REQUIRED ACTION: Only the lines holding "least" are wanted. Copy every one from the records below.

THE DATA:

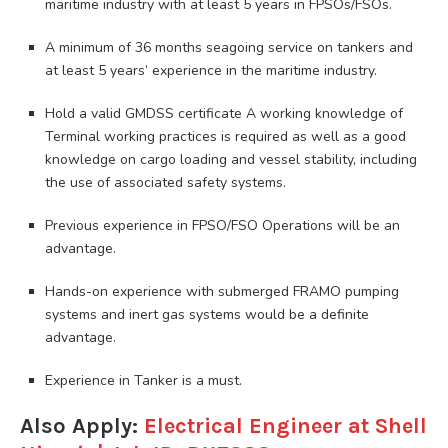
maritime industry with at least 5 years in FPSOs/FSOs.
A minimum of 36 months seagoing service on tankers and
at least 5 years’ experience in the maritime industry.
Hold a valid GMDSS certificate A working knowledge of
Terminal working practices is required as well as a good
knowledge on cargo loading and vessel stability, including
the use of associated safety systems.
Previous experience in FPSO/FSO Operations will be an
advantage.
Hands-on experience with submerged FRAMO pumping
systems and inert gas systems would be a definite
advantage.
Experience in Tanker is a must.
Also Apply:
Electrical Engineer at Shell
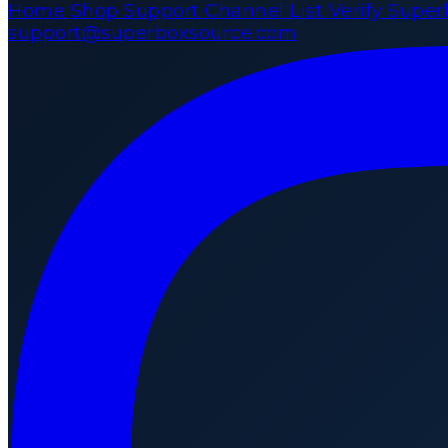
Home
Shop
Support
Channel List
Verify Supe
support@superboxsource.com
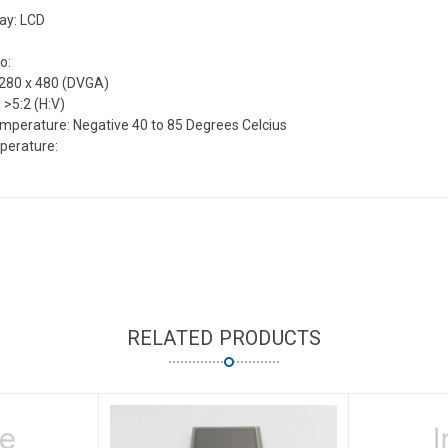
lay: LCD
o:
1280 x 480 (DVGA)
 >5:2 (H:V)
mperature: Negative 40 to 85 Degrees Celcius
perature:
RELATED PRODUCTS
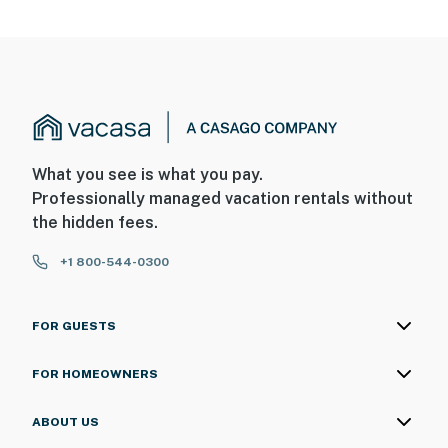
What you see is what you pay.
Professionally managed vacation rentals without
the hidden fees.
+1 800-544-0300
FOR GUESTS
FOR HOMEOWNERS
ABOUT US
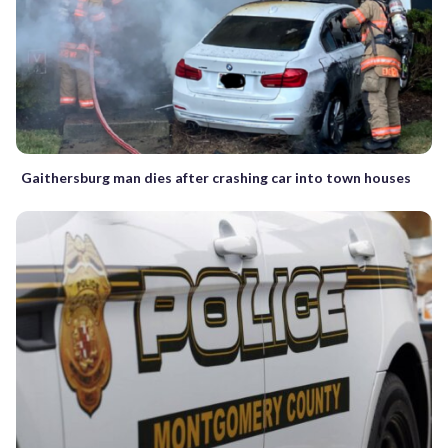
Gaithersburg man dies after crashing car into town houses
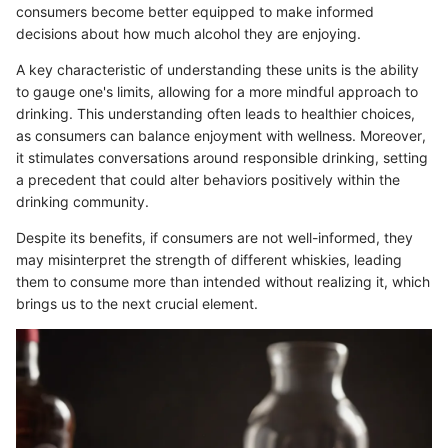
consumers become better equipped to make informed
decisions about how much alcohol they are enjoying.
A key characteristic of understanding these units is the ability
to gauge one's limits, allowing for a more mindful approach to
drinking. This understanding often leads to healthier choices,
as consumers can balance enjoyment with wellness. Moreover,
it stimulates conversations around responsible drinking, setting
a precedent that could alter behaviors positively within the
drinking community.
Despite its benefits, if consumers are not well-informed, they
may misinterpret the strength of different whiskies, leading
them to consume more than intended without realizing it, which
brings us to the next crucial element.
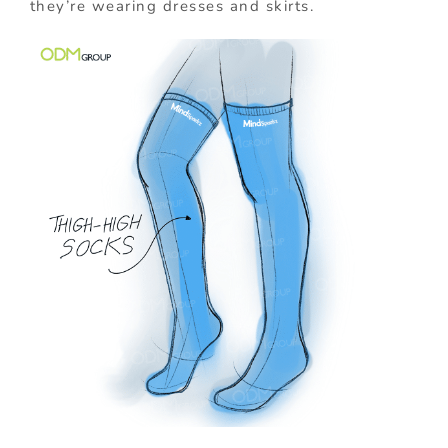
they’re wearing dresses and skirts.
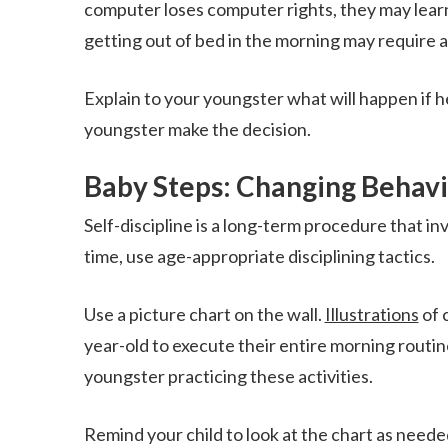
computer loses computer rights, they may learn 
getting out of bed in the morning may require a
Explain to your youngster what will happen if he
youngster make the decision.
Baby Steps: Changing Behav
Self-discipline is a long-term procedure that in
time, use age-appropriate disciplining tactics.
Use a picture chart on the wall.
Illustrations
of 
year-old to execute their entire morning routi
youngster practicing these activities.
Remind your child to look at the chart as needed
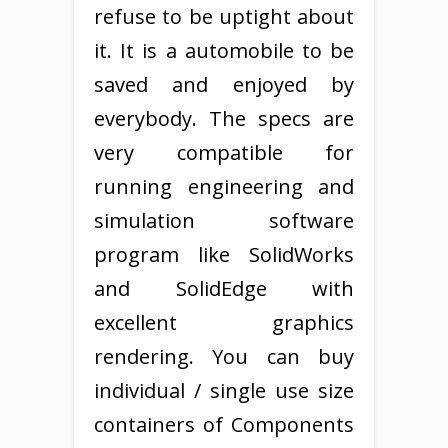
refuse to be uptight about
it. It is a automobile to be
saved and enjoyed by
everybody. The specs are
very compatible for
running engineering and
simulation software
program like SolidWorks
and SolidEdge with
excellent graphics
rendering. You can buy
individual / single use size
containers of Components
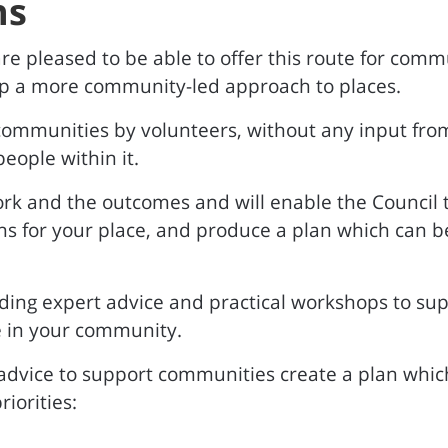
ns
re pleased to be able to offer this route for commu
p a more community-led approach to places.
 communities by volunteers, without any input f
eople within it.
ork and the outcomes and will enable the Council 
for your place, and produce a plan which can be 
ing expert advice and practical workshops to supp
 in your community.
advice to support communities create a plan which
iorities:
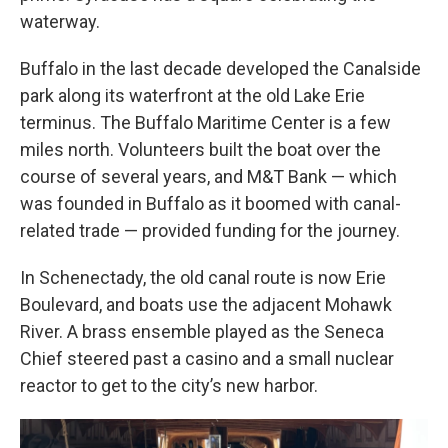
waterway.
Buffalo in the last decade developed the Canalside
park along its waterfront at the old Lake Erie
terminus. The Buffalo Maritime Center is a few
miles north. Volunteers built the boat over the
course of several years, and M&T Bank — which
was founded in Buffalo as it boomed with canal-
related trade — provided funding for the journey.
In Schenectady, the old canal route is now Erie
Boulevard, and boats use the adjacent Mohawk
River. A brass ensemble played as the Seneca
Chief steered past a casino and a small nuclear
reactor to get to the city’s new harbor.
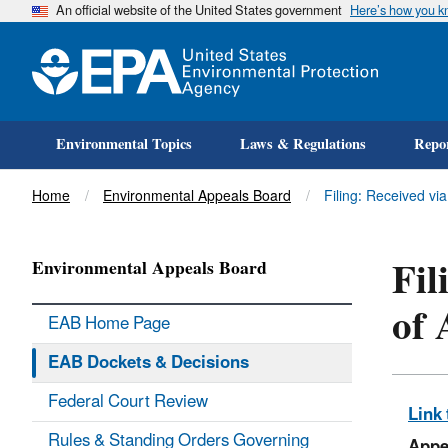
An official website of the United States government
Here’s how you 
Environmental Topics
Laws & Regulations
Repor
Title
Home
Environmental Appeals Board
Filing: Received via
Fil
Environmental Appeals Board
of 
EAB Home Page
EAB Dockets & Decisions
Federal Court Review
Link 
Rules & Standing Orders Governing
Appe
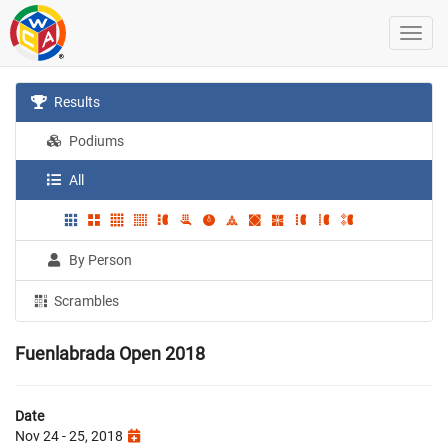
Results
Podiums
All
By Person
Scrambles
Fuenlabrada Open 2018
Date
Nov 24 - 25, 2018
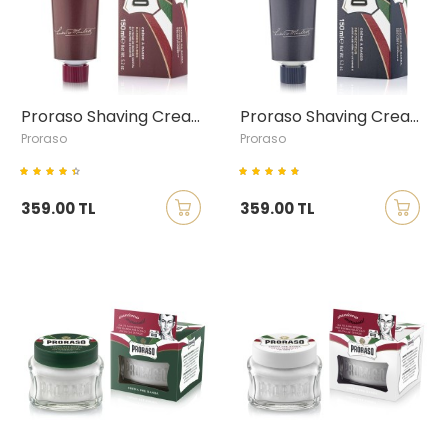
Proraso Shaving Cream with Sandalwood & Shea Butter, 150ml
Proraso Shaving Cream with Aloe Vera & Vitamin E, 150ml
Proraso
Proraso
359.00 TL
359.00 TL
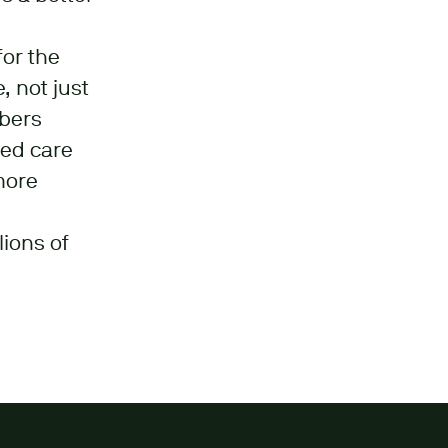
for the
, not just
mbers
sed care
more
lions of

--

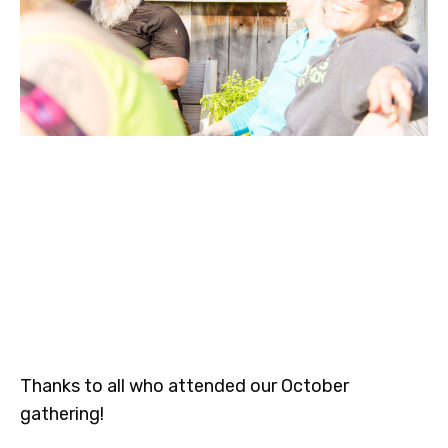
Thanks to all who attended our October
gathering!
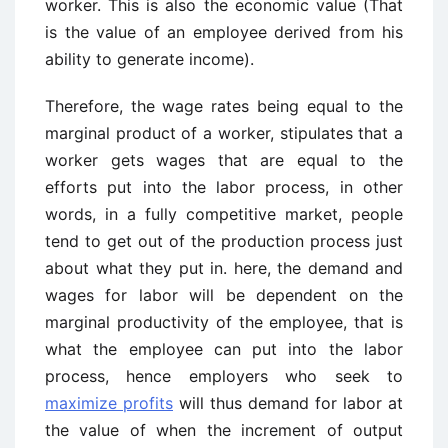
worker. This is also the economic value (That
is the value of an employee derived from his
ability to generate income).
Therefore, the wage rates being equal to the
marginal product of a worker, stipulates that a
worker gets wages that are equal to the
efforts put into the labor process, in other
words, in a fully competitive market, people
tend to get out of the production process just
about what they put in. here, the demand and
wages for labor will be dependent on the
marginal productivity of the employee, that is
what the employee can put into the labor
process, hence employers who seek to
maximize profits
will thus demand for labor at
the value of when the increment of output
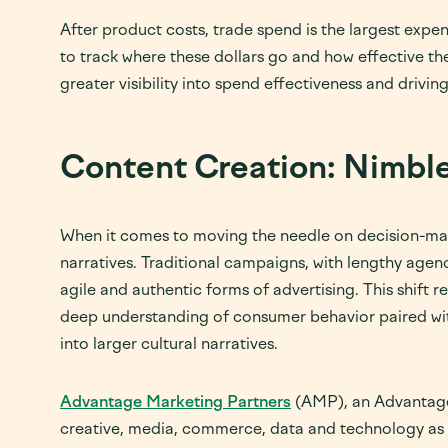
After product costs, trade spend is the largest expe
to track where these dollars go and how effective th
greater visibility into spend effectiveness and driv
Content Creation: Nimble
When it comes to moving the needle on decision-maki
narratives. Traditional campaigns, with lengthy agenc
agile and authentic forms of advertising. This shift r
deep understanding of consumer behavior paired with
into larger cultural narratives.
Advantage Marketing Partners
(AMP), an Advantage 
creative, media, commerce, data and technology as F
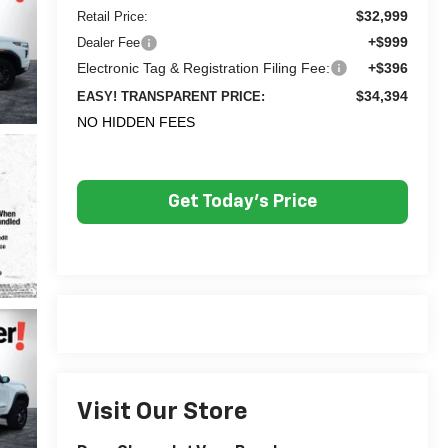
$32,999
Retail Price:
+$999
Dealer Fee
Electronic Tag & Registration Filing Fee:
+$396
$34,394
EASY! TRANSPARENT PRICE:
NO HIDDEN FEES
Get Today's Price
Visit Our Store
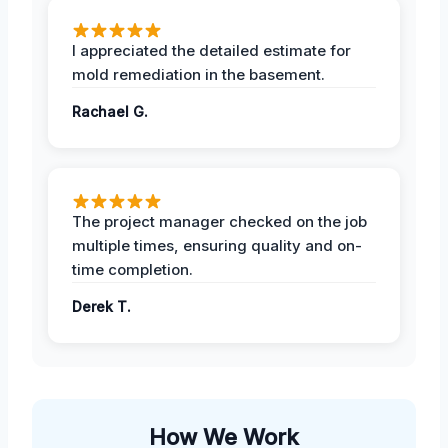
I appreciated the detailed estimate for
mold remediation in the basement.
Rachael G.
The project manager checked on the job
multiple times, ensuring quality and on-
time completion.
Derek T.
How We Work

---

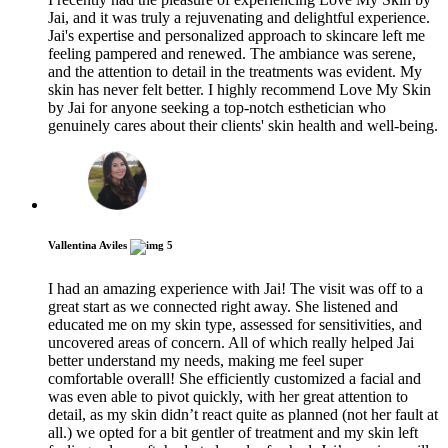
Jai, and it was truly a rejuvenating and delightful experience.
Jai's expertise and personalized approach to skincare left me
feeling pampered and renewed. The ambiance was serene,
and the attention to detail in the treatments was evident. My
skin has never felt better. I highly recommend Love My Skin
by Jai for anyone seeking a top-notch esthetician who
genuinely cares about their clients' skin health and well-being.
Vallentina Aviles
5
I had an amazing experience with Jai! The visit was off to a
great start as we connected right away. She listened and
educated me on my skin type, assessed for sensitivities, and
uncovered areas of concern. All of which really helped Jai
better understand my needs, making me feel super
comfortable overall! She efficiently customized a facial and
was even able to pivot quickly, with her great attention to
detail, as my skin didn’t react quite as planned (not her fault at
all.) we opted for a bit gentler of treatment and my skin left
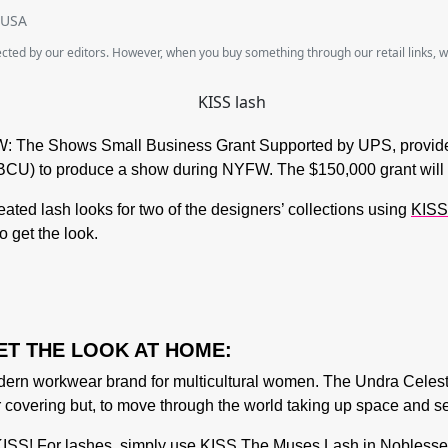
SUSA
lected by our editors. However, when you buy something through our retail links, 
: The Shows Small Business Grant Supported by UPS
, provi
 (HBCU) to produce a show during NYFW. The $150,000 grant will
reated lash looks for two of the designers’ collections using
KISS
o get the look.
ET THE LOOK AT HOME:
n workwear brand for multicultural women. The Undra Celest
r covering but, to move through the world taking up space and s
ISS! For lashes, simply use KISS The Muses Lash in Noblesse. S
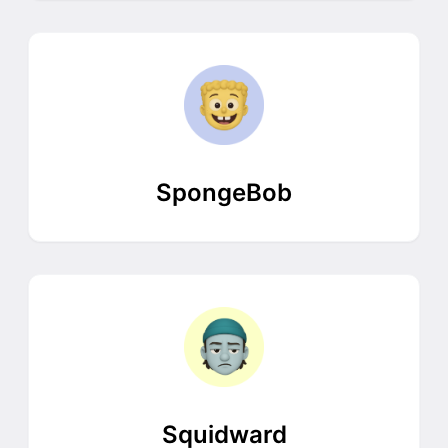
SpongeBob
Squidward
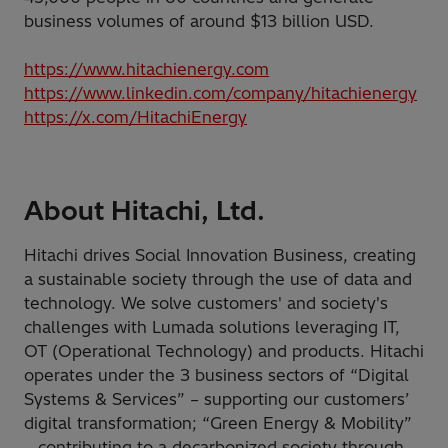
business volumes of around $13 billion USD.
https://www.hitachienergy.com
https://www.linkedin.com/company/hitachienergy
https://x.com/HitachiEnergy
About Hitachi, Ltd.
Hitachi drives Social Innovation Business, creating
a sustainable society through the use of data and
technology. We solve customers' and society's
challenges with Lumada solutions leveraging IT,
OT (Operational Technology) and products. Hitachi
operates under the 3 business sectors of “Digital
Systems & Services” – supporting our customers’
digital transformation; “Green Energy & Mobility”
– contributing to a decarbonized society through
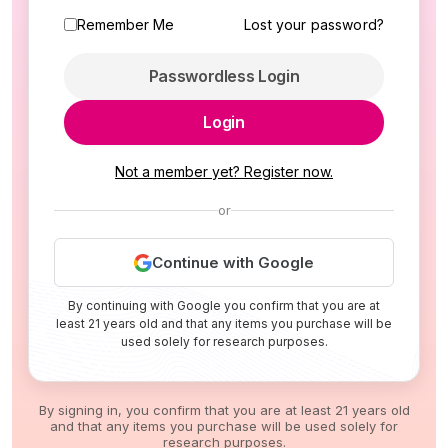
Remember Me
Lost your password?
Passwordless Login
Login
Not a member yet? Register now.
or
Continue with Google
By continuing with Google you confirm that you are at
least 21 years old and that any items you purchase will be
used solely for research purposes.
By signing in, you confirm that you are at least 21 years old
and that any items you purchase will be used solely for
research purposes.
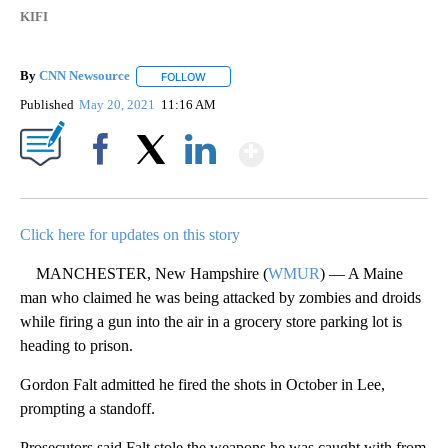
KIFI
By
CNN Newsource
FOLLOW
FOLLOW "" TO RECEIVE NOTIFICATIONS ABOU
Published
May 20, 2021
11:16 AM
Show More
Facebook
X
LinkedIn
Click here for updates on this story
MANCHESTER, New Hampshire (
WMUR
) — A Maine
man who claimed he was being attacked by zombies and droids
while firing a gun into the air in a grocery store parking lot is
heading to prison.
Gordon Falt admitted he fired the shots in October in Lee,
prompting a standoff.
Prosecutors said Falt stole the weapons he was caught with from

ANSWER FOR THE TASK:
maritime industry with at least 5 years in FPSOs/FSOs.
at least 5 years’ experience in the maritime industry.
least 21 years old and that any items you purchase will be
By signing in, you confirm that you are at least 21 years old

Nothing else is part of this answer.